Investor Sues Prudential, Charging Deceit over Failed Part of CMO Issue

A Denver insurance company is suing Prudential Insurance Company of America, alleging deceit in connection with part of a $552 million issue of mortgage securities.

The action is a jolt to the mortgage securities market, which has been rebuilding its reputation after difficulties a few years ago exemplified by the Orange County, Calif., fiasco. The market gives lenders a key source of liquidity by packaging their mortgages and selling them as securities.

The suit's aggressive tone-it charges Prudential with using a battery of fraudulent tactics to saddle investors with crumbling loans-is raising eyebrows.

"You don't hear about suits being brought because of nonrecovery of principal," said Ronald S. Borod, senior partner at Brown, Rudnick, Freed & Gesmer, a Boston law firm that specializes in securities litigation.

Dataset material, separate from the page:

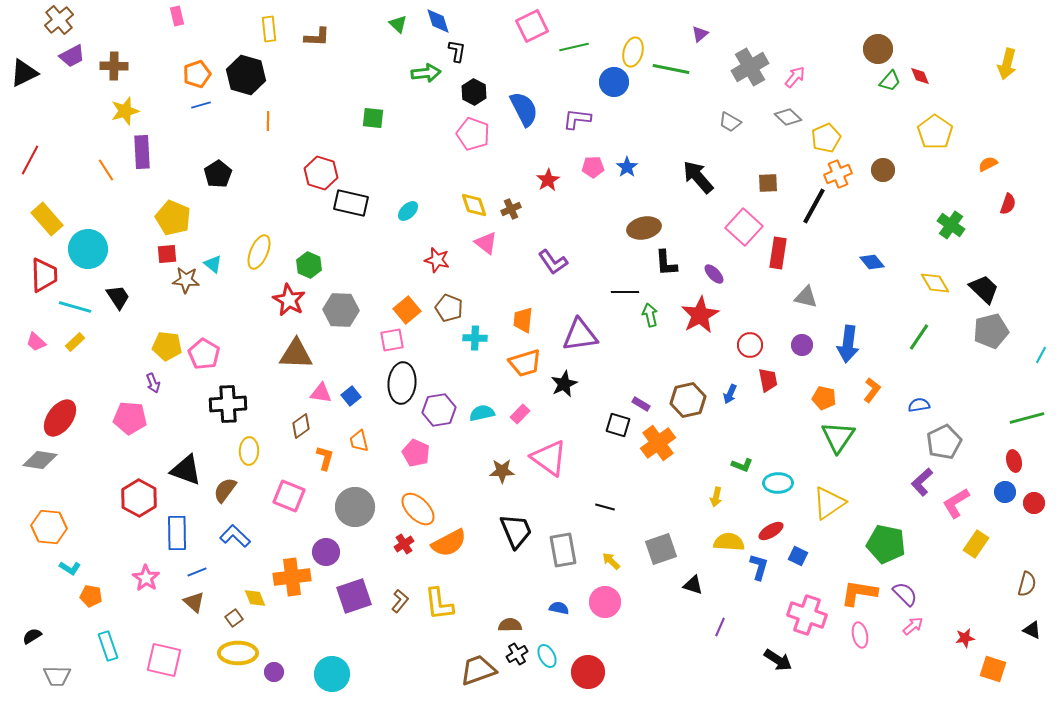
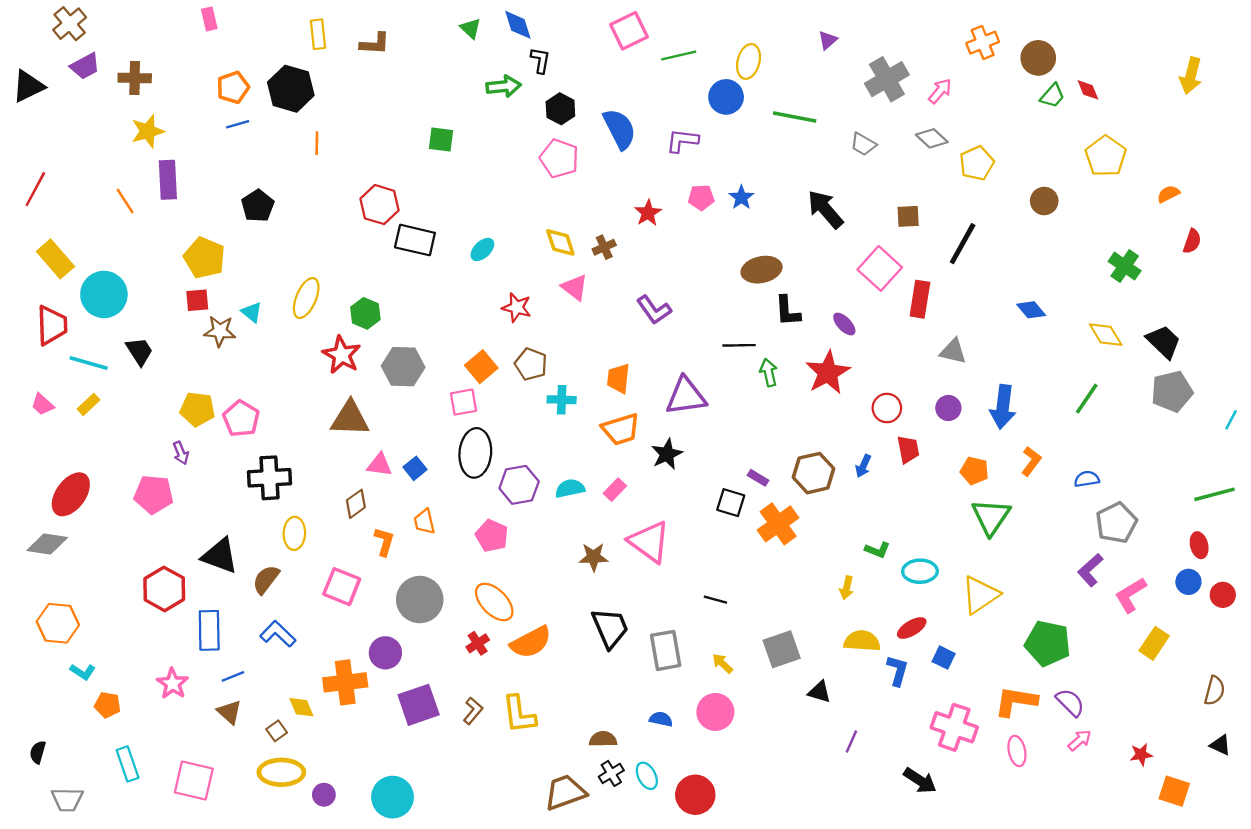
green line: (671, 69) -> (795, 117), moved
orange cross: (838, 174) -> (983, 43), moved
black semicircle: (32, 636) -> (38, 752), turned -42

Usually, mortgage investments are challenged in court over prepayment speeds-when investors don't make the profits they had hoped for because of unexpectedly quick prepayments of loans backing the securities.

Industry experts said it's too soon to determine whether the suit will cast a pall over the market. "It depends on the legitimacy of the complaint," Mr. Borod said.

The complaint, filed on behalf of a group of investors in state Superior Court in Newark, N.J., where Prudential is based, alleged that the giant insurer perpetrated a "massive fraud" to unload millions of dollars of mortgage securities it knew were troubled. The securities are now said to be selling at 5 cents on the dollar.

The wrongdoing is attributed to Prudential Insurance and a number of residential mortgage units that Prudential sold last year to Norwest Corp.

Norwest does not believe it will be directly involved in the suit, which does not name it. That's because the securities were packaged before the purchase of the Prudential units, a Norwest spokesman said.

Still, in building a defense some of Prudential's fact-finding involves gathering information from what are now Norwest Mortgage offices, according to executives familiar with the matter.

Prudential, one of the largest packagers of mortgage loans, learned about the suit last week when its lawyers were contacted about preparing a response. Their reply is expected to be filed this month.

The company will "make a full analysis and determine if there is any basis for the allegations," said Prudential spokesman Rick Matthews. "Based on what we know, we believe we should defend this."

At issue is more than $55 million of "subordinated" classes that were part of $552 million of collateralized mortgage obligations, or CMOs, that Prudential put together in late 1992. Denver-based Capitol Life Insurance bought about $5 million of the subordinated securities, which offered a potentially higher return in exchange for greater risk.

But Prudential, instead of indicating that there could be a downside, "stressed only the positive aspects of the securities at offering presentations, as well as at expensive lunches it hosted around the country," the complaint stated.

The practice continued even after the securities were bought, the suit alleged. "Prudential fraudulently concealed the fact that not only would the securities fail to make projected interest payments, (but) the principal was disappearing and would eventually have to be written down."

Mr. Matthews suggested that Prudential was just as surprised about that turn of events. The company had held on to some of the securities that soured and lost "much more" than the deal's other investors, including Capitol Life, he said.